Vercingetorix, after sustaining a series of losses at Vellaunodunum, Genabum, and Noviodunum, summons his men to a council in which it is decided that the Romans should be prevented from being able to gather supplies. A scorched earth policy is adopted, and more than twenty towns of the Bituriges are burned in one day, although their oppidum at Avaricum is spared.

Vercingetorix, his cavalry subsequently routed in battle, withdraws in good order to Alesia, a major fort belonging to the Mandubii. The remaining cavalry are dispatched back to their tribes to bring reinforcements. Caesar begins a siege of Alesia, aiming on starving out the inhabitants. Four relief forces amounting to a considerable number of men and horses are assembled in the territory of the Aeduii by the council of the Gaulish nobility. Among those demanded from the tribes of Gaul are twelve thousand each from the Bituriges, Carnutes, Ruteni (mostly archers), Santones, Senones, and Sequani. Together they attempt to relieve Vercingetorix at the siege of Alesia, but the combined relief force is soundly repulsed by Julius Caesar. Seeing that all is lost, Vercingetorix surrenders to Caesar.

The site of Alesia
The site of Alesia, a major fort belonging to the Mandubii tribe of Celts, was the scene of the final desperate stand-off between Rome and the Gauls in 52 BC

During the revolt, the Bituriges Cubi fall back to Avaricum. Although they put up a desperate resistance, their hill fort ultimately falls to a Roman assault and all its surviving inhabitants are put to the sword. The Carnutes make their own situation worse by attacking the decimated Bituriges Cubi, whom Caesar now aids. As a reminder of their part in the rebellion, the Carnutes town of Cenabum is left in ruins and the location is garrisoned by two Roman legions.

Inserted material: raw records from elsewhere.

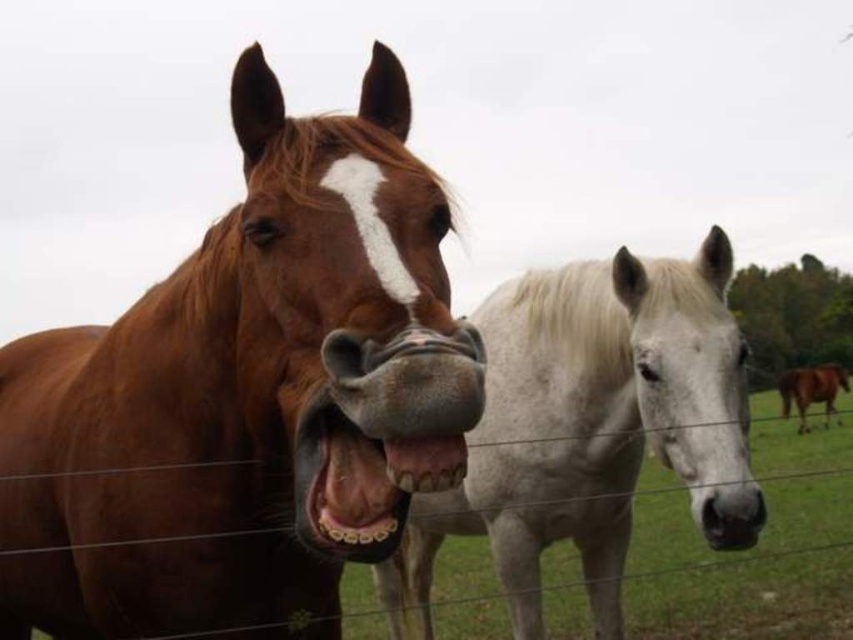 From the picture: You are a photographer trying to capture a closeup shot of the brown horse with the white blaze. You notice two features in the center of the image. Which one is closer to your camera lens between the teethporcelainmouth at center and the black rubber nose at center?

The teethporcelainmouth at center is closer to the camera lens because it is positioned in front of the black rubber nose at center.

Based on the photo, you are a photographer trying to capture a closeup of the teeth metallic at center and the brown glossy horse at right. Given that your camera can only focus on objects wider than 5 cm, can both objects be captured clearly in the same shot?

The teeth metallic at center is less than 5 cm in width, so it cannot be captured clearly. However, the brown glossy horse at right is wider than the teeth metallic at center, but since its width is not specified, we cannot confirm if it meets the 5 cm requirement. Please check the actual size of the brown glossy horse at right.

You are a photographer standing behind a wire fence trying to capture a close shot of the teeth metallic at center and brown glossy horse at right. The camera you are using has a maximum focus range of 10 meters. Will you be able to focus on both subjects clearly?

The teeth metallic at center is 10.63 meters away from brown glossy horse at right. Since the camera can only focus up to 10 meters, the distance between them is beyond the camera s maximum focus range. Therefore, you won t be able to focus on both subjects clearly at the same time.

With this action, all of Gaul has been brought under Roman domination, and the history of its population of Celts and Aquitani is tied to that of the emerging Roman empire.

AD 468 - 469

Riothamus, 'King of the Britons', crosses the Channel to Gaul, bringing 12,000 ship-borne troops. He remains in the country for a year or more, perhaps reinforced by Armorican Bretons, and is able to advance to Bourges (the ancient territory of the Bituriges) and even further. Gaul's imperial prefect, the deputy of the Western Roman emperor, treacherously undermines him by apparently dealing with the Visigoths, probably to try and divert the Visigothic king to attacking the Breton territories to the benefit of Roman holdings. In the end, both Riothamus and the imperial army are defeated in separate battles, and Bourges falls to the Visigoths. Soissons and Armorica are cut off from Rome.